Oklahoma State University's Technology Business Assessment Group recently announced it will fund research on an approach to information protection called data shuffling. The project is led by Professor Rathindra Sarathy of OSU's Department of Management Science and Information Systems, who explains to us just what data shuffling is and why it could be coming to your network soon.
Can you give me a quick layman's explanation of data shuffling, then a little more technical one for our readers in IT security? Also, how's it different from encryption?
Data shuffling (US patent: 7200757) belongs to a class of data masking techniques that try to protect confidential, numerical data while retaining the analytical value of the confidential data. Let us say that you want to provide confidential salary data to an analyst. The goal is to try to answer questions such as "Controlling for experience, education and other factors, is there a difference between male and female managers?" or "What are the best predictors of salary among variables such as Age, Sex, Experience, Education, Race, etc.?"

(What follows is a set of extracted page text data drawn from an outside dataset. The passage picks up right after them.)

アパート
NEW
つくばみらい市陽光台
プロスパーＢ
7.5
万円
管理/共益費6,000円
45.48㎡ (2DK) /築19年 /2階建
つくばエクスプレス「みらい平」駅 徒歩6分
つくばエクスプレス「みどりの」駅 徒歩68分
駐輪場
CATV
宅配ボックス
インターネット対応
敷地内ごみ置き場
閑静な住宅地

You do not want to provide the original salary data to the analyst, for obvious confidentiality reasons. Even if you remove personally identifiable information before providing the original confidential data, security is not assured since it is usually easy to identify an individual if you know their characteristics. Conventional encryption techniques would not be of value, since the unencrypted original salary is necessary to perform analysis. Hence, one approach is to try to modify the numbers (masking the numbers) before you provide them to the analyst. Data shuffling would intelligently re-assign the original salary numbers such that the results of the analysis come out correct. Simultaneously it prevents you from associating the original salary numbers with the correct individuals. The real power of data shuffling shows up when you want to maintain complicated relationships among several variables, including both confidential and nonconfidential, such as in the second question above.
Data shuffling isn't something we've written about, though I do see a fair number of references to it on the Web. Do you have a sense of how hot a concept this is now?

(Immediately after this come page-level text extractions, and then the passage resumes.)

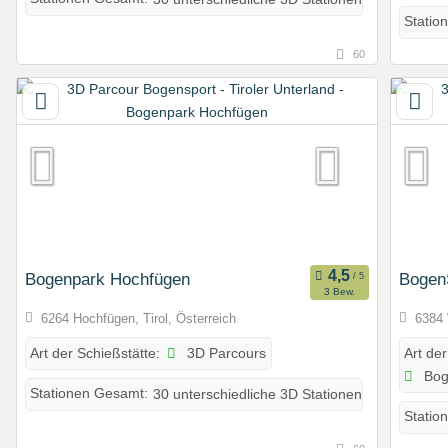
Statio
60
Bogenpark Hochfügen
Bogen
3 Bew.
6264 Hochfügen, Tirol, Österreich
6384 
3D Parcours
Art der Schießstätte:
Art der
Bog
Stationen Gesamt:
30 unterschiedliche 3D Stationen
Statio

Several researchers are working on data masking concepts. Data shuffling is a particular method of data masking that we have patented. We believe that it has strong potential. Unfortunately, organizations have not realized the power of data shuffling and the potential benefits that come from using this approach. Our main thrust in the next two years will be to educate and promote the benefits of data shuffling.

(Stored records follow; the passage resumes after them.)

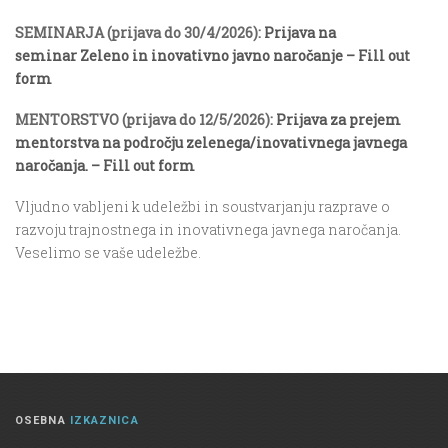
SEMINARJA (prijava do 30/4/2026):
Prijava na
seminar Zeleno in inovativno javno naročanje – Fill out
form
MENTORSTVO (prijava do 12/5/2026):
Prijava za prejem
mentorstva na področju zelenega/inovativnega javnega
naročanja. – Fill out form
Vljudno vabljeni k udeležbi in soustvarjanju razprave o
razvoju trajnostnega in inovativnega javnega naročanja.
Veselimo se vaše udeležbe.
OSEBNA
IZKAZNICA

As for commercial products, there are a couple of data masking products in the marketplace. But, unlike data shuffling, they provide fairly simplistic situations. As a result, the masked data does not offer the same quality assurance that data shuffling provides.
I saw a presentation you did that focused on protecting data in healthcare settings. Is that where you see data shuffling taking hold initially, or what other vertical markets do you think are especially good fits?
Healthcare is definitely one of our current focus areas, but there are many other applications such as insurance claims data or other types of financial analysis applications where it can be useful. In fact, data shuffling can be used in any situation where an organization wishes to analyze or share any confidential data.